Mom did her best to avoid all that drama by bringing plenty of snacks, movies, stuffed animals, and a departure close to nap time. Worked like a charm. I was a perfect angel for 99% of the trip.
For 1%, I was not. But hey, what did you expect? 4 hours in the car is unacceptable for any human under the age of 5. Am I right?
Mom and I liked to get up early and look for shells. Ok, let me re-phrase that: I like to get up early. Mom is a very good sport. At 6:30 in the morning, there isn't much going on, and the 8 other people in the house were very supportive of my early morning outings. I think mainly they just wanted to sleep in peace.
Can I just tell you how much I hate sand in my crocs? This was a battle all week.. Crocs vs. Nikes. Crocs allow for walking in the water, but let in all that pesky sand that I hate so much. "DIRTY!!" was the word of the week.
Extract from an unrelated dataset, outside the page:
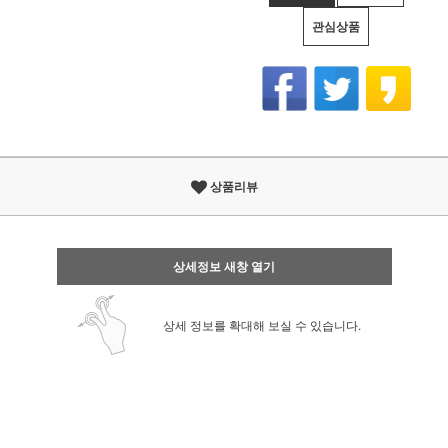
관심상품
상품리뷰
상세정보 새창 열기
상세 정보를 확대해 보실 수 있습니다.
If I wore my Nikes, then I couldn't go in the water. There's got to be some happy medium somewhere, but I didn't discover it. I've still got sand in places that I'm too much of gentleman to discuss.
The pool solved the sand problem nicely. I'm a little fish if you remember, and this contraption that Mom bought me allowed me the freedom to swim that I crave, minus the drowning part that will ruin a vacation in a hurry.
My awesome cousins were all too happy to play in the pool with me, and I loved spending time with them too. Here I am with Leah and Josh. Above all, I prefer to swim with my Daddy. He's nerdy in those goggles, but I love him anyway.
Mom is pretty laid back most of the time, but apparently she has some deep-seeded fear about getting me sunburned. You'll notice that none of my water pictures are taken in the broad daylight. I'm beginning to suspect that we are really a family of vampires, since we did the bulk of our swimming after 5pm, and needed no sunscreen. Have you seen how white my Mom's legs are? It's not an accident.
Myrtle Beach itself had many fun adventures to offer us, and a way bizarre trip to Carlos and Charlies did not disappoint. After being told with a perfectly straight face that the wait for Margaritaville would be 90 minutes, we settled for this joint down the boardwalk. I suspect they were trying to be a mexican restaurant, but mostly they just baffled the grownups. They had never been to a restaurant with such ADHD before. Balloon hats for everyone, waitresses that shouted about ketchup, and drinks by the yard. The kids thought it was awesome. The grownups didn't get it. A mexican restaurant with no chips? No salsa? But plenty of ketchup....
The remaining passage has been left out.